The goal of most cornea guttata treatment is to restore a person’s vision, though it isn’t always possible to completely cure the problem — sometimes simply removing the irritant, like a contact lens, will do the trick but not always. If collagen buildup has been happening for years on end it is often very difficult to reverse. People can cope by using saline eye drops or other lubricating measures, and conversely drying the surface of the cornea, often with warm air, can also be a means of temporary relief.

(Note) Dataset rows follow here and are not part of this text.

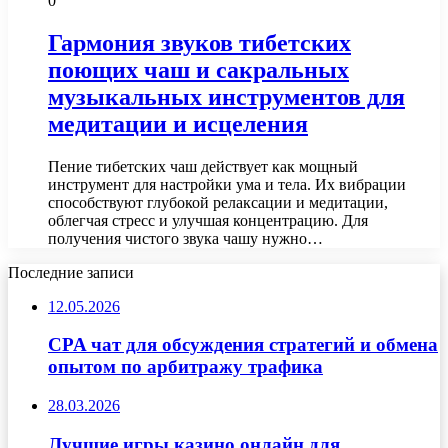
0
Гармония звуков тибетских
поющих чаш и сакральных
музыкальных инструментов для
медитации и исцеления
Пение тибетских чаш действует как мощный
инструмент для настройки ума и тела. Их вибрации
способствуют глубокой релаксации и медитации,
облегчая стресс и улучшая концентрацию. Для
получения чистого звука чашу нужно…
Последние записи
12.05.2026
CPA чат для обсуждения стратегий и обмена
опытом по арбитражу трафика
28.03.2026
Лучшие игры казино онлайн для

Prescription eye drops with drugs designed to dissolve the guttata can be helpful in very serious situations, but if these don’t work people may need surgery. Eye experts usually only recommend eye surgery for people whose vision is seriously impaired, though. It carries its own set of risks and is usually quite invasive.

When to Get Help

Not all blurred or misty vision is caused by cornea guttata, but when it is, the earlier the condition is caught the easier it often is to treat. Eye care professionals usually recommend that anyone who is experiencing vision problems or eye pain make an appointment for an evaluation to rule out this and other related conditions. Regular, preventative eye care can also go a long way towards reducing the risk of future problems, too.